> **WHAT NEEDS TO BE DONE**: Retype each line of the listing below, word for word.

___ SOURCE DATA

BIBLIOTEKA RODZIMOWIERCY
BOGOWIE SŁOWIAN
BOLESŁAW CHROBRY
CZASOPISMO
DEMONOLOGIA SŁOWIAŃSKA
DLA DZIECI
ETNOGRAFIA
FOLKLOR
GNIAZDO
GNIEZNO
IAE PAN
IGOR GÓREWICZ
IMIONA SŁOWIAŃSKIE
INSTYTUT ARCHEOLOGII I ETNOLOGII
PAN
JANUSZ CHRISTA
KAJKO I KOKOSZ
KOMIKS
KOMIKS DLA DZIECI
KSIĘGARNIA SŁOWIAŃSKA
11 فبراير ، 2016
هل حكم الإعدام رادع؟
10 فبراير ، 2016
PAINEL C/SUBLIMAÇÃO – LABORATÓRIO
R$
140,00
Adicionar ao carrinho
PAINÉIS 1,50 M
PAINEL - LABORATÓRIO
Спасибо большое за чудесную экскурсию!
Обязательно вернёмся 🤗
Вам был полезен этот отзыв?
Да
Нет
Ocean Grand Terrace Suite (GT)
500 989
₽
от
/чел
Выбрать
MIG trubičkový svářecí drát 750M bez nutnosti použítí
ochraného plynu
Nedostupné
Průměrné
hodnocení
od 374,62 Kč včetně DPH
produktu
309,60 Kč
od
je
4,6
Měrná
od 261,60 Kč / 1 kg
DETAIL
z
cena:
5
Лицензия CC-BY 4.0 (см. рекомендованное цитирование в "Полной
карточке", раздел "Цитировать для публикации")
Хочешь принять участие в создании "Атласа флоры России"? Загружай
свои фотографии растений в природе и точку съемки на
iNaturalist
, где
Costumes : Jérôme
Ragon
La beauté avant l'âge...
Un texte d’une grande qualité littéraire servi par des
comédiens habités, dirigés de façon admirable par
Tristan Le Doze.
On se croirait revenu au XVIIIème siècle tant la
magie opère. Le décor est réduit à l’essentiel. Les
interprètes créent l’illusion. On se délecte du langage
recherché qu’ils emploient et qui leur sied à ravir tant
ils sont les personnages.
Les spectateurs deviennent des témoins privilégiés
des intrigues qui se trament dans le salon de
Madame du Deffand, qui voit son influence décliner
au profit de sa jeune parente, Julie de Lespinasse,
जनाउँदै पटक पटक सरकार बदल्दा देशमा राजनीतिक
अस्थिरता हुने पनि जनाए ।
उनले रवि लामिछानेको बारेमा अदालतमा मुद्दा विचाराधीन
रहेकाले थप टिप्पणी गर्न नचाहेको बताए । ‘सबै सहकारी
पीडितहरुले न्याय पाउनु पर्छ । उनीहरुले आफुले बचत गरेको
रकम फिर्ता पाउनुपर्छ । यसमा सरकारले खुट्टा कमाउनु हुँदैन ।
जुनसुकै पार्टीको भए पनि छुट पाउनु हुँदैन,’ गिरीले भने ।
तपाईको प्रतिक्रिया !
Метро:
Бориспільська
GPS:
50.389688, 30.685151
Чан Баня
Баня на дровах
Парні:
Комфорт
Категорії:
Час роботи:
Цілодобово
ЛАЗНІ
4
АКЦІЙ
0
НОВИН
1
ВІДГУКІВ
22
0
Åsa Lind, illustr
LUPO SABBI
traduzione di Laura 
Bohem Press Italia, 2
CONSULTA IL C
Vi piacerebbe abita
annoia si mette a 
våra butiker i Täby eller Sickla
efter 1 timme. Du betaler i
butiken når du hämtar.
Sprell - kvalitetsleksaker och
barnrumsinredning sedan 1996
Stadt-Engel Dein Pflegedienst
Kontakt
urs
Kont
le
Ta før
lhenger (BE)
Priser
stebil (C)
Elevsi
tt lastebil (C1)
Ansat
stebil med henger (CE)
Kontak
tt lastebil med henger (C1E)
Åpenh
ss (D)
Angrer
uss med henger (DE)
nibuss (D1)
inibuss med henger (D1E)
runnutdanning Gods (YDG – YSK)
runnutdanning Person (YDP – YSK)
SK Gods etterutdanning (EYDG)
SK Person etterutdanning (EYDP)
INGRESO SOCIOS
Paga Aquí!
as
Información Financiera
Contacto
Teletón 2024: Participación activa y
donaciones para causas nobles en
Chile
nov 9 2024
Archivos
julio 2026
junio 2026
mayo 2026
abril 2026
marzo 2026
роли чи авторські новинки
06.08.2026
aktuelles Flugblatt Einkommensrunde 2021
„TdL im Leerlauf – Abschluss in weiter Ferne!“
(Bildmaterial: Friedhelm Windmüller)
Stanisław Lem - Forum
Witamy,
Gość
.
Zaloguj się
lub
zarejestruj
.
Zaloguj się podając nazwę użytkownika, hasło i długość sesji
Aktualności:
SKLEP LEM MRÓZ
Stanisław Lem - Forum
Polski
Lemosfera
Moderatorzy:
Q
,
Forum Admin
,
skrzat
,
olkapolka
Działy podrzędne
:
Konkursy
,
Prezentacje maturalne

______

> **FINISHED TASK**:
BIBLIOTEKA RODZIMOWIERCY
BOGOWIE SŁOWIAN
BOLESŁAW CHROBRY
CZASOPISMO
DEMONOLOGIA SŁOWIAŃSKA
DLA DZIECI
ETNOGRAFIA
FOLKLOR
GNIAZDO
GNIEZNO
IAE PAN
IGOR GÓREWICZ
IMIONA SŁOWIAŃSKIE
INSTYTUT ARCHEOLOGII I ETNOLOGII
PAN
JANUSZ CHRISTA
KAJKO I KOKOSZ
KOMIKS
KOMIKS DLA DZIECI
KSIĘGARNIA SŁOWIAŃSKA
11 فبراير ، 2016
هل حكم الإعدام رادع؟
10 فبراير ، 2016
PAINEL C/SUBLIMAÇÃO – LABORATÓRIO
R$
140,00
Adicionar ao carrinho
PAINÉIS 1,50 M
PAINEL - LABORATÓRIO
Спасибо большое за чудесную экскурсию!
Обязательно вернёмся 🤗
Вам был полезен этот отзыв?
Да
Нет
Ocean Grand Terrace Suite (GT)
500 989
₽
от
/чел
Выбрать
MIG trubičkový svářecí drát 750M bez nutnosti použítí
ochraného plynu
Nedostupné
Průměrné
hodnocení
od 374,62 Kč včetně DPH
produktu
309,60 Kč
od
je
4,6
Měrná
od 261,60 Kč / 1 kg
DETAIL
z
cena:
5
Лицензия CC-BY 4.0 (см. рекомендованное цитирование в "Полной
карточке", раздел "Цитировать для публикации")
Хочешь принять участие в создании "Атласа флоры России"? Загружай
свои фотографии растений в природе и точку съемки на
iNaturalist
, где
Costumes : Jérôme
Ragon
La beauté avant l'âge...
Un texte d’une grande qualité littéraire servi par des
comédiens habités, dirigés de façon admirable par
Tristan Le Doze.
On se croirait revenu au XVIIIème siècle tant la
magie opère. Le décor est réduit à l’essentiel. Les
interprètes créent l’illusion. On se délecte du langage
recherché qu’ils emploient et qui leur sied à ravir tant
ils sont les personnages.
Les spectateurs deviennent des témoins privilégiés
des intrigues qui se trament dans le salon de
Madame du Deffand, qui voit son influence décliner
au profit de sa jeune parente, Julie de Lespinasse,
जनाउँदै पटक पटक सरकार बदल्दा देशमा राजनीतिक
अस्थिरता हुने पनि जनाए ।
उनले रवि लामिछानेको बारेमा अदालतमा मुद्दा विचाराधीन
रहेकाले थप टिप्पणी गर्न नचाहेको बताए । ‘सबै सहकारी
पीडितहरुले न्याय पाउनु पर्छ । उनीहरुले आफुले बचत गरेको
रकम फिर्ता पाउनुपर्छ । यसमा सरकारले खुट्टा कमाउनु हुँदैन ।
जुनसुकै पार्टीको भए पनि छुट पाउनु हुँदैन,’ गिरीले भने ।
तपाईको प्रतिक्रिया !
Метро:
Бориспільська
GPS:
50.389688, 30.685151
Чан Баня
Баня на дровах
Парні:
Комфорт
Категорії:
Час роботи:
Цілодобово
ЛАЗНІ
4
АКЦІЙ
0
НОВИН
1
ВІДГУКІВ
22
0
Åsa Lind, illustr
LUPO SABBI
traduzione di Laura 
Bohem Press Italia, 2
CONSULTA IL C
Vi piacerebbe abita
annoia si mette a 
våra butiker i Täby eller Sickla
efter 1 timme. Du betaler i
butiken når du hämtar.
Sprell - kvalitetsleksaker och
barnrumsinredning sedan 1996
Stadt-Engel Dein Pflegedienst
Kontakt
urs
Kont
le
Ta før
lhenger (BE)
Priser
stebil (C)
Elevsi
tt lastebil (C1)
Ansat
stebil med henger (CE)
Kontak
tt lastebil med henger (C1E)
Åpenh
ss (D)
Angrer
uss med henger (DE)
nibuss (D1)
inibuss med henger (D1E)
runnutdanning Gods (YDG – YSK)
runnutdanning Person (YDP – YSK)
SK Gods etterutdanning (EYDG)
SK Person etterutdanning (EYDP)
INGRESO SOCIOS
Paga Aquí!
as
Información Financiera
Contacto
Teletón 2024: Participación activa y
donaciones para causas nobles en
Chile
nov 9 2024
Archivos
julio 2026
junio 2026
mayo 2026
abril 2026
marzo 2026
роли чи авторські новинки
06.08.2026
aktuelles Flugblatt Einkommensrunde 2021
„TdL im Leerlauf – Abschluss in weiter Ferne!“
(Bildmaterial: Friedhelm Windmüller)
Stanisław Lem - Forum
Witamy,
Gość
.
Zaloguj się
lub
zarejestruj
.
Zaloguj się podając nazwę użytkownika, hasło i długość sesji
Aktualności:
SKLEP LEM MRÓZ
Stanisław Lem - Forum
Polski
Lemosfera
Moderatorzy:
Q
,
Forum Admin
,
skrzat
,
olkapolka
Działy podrzędne
:
Konkursy
,
Prezentacje maturalne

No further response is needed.